Description of the task: Copying exactly, give the lines in the material below from the one with "Electro Harmonix Nano Deluxe Memory Man" to the one with "Tomasz Kuciapski", ends included, and nothing besides.

Entries shown:
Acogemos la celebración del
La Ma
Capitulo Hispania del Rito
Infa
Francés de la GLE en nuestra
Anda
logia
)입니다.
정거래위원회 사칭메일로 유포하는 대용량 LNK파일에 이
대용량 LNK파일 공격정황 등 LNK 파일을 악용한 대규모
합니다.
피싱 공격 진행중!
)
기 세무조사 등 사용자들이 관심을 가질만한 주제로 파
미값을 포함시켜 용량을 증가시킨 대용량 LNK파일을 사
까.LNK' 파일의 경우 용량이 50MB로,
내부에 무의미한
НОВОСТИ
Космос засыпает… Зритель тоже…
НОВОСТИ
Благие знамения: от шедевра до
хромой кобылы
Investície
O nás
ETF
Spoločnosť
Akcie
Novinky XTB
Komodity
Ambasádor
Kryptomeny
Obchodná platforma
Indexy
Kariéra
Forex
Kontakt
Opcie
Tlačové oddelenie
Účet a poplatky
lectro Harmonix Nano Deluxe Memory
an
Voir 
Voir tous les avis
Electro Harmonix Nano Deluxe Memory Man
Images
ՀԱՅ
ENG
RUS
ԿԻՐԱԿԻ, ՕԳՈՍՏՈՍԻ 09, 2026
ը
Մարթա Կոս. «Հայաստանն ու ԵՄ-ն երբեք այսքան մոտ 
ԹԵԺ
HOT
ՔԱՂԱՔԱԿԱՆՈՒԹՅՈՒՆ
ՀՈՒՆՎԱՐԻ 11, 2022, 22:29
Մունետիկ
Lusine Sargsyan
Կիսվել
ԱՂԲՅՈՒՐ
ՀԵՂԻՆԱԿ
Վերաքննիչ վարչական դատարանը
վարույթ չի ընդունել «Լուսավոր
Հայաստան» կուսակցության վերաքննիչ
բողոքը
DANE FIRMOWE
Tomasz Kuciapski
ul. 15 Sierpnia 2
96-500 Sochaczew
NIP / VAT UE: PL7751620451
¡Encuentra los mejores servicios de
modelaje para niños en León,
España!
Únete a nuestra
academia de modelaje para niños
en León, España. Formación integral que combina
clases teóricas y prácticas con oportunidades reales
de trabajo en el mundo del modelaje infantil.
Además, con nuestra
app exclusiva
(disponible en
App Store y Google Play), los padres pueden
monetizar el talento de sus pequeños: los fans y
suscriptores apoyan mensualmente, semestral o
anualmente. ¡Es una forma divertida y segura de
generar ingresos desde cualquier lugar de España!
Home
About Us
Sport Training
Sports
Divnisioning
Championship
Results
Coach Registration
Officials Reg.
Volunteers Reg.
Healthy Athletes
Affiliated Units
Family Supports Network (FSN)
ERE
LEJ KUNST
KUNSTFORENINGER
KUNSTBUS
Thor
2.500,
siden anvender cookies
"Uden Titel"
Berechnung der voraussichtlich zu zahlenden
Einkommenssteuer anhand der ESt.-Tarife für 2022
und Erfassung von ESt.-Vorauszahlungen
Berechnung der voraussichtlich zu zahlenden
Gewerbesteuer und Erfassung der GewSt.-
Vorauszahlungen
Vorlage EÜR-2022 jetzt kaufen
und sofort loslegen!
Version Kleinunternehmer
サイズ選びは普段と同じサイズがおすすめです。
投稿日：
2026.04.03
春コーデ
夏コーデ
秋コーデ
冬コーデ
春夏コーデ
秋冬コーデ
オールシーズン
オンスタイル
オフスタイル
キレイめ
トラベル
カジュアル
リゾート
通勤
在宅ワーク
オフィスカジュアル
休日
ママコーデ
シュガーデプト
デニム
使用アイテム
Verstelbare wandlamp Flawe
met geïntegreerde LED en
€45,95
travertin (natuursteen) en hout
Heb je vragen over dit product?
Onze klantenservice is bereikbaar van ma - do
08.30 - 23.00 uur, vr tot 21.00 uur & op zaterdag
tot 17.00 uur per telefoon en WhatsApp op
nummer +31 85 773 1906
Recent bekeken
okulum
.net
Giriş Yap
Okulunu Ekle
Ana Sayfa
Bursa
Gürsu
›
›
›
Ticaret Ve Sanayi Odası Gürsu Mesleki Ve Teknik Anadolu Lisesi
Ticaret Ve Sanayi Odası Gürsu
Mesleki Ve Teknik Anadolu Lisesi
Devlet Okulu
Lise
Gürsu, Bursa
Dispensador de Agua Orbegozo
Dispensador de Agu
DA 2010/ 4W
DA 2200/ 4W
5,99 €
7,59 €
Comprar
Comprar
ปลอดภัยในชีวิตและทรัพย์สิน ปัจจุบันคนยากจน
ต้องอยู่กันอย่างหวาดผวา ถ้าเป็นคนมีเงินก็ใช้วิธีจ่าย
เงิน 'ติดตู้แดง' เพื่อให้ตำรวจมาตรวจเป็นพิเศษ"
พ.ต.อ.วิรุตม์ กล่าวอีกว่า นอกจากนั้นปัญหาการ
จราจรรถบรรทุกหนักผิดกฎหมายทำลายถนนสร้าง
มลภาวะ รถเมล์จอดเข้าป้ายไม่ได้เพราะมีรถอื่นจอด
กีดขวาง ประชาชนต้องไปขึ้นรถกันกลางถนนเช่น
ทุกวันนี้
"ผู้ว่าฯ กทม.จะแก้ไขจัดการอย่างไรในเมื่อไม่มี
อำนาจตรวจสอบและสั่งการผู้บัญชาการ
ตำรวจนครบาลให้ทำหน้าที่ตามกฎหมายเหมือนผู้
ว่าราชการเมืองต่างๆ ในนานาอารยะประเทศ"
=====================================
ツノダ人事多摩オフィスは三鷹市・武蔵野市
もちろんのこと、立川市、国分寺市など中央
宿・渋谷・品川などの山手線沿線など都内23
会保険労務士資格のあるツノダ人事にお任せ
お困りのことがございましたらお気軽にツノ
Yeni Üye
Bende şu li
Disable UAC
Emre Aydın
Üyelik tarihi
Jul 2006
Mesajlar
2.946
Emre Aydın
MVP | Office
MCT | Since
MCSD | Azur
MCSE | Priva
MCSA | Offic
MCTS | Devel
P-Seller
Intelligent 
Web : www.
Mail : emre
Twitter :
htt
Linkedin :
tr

Your solution:
Electro Harmonix Nano Deluxe Memory Man
Images
ՀԱՅ
ENG
RUS
ԿԻՐԱԿԻ, ՕԳՈՍՏՈՍԻ 09, 2026
ը
Մարթա Կոս. «Հայաստանն ու ԵՄ-ն երբեք այսքան մոտ 
ԹԵԺ
HOT
ՔԱՂԱՔԱԿԱՆՈՒԹՅՈՒՆ
ՀՈՒՆՎԱՐԻ 11, 2022, 22:29
Մունետիկ
Lusine Sargsyan
Կիսվել
ԱՂԲՅՈՒՐ
ՀԵՂԻՆԱԿ
Վերաքննիչ վարչական դատարանը
վարույթ չի ընդունել «Լուսավոր
Հայաստան» կուսակցության վերաքննիչ
բողոքը
DANE FIRMOWE
Tomasz Kuciapski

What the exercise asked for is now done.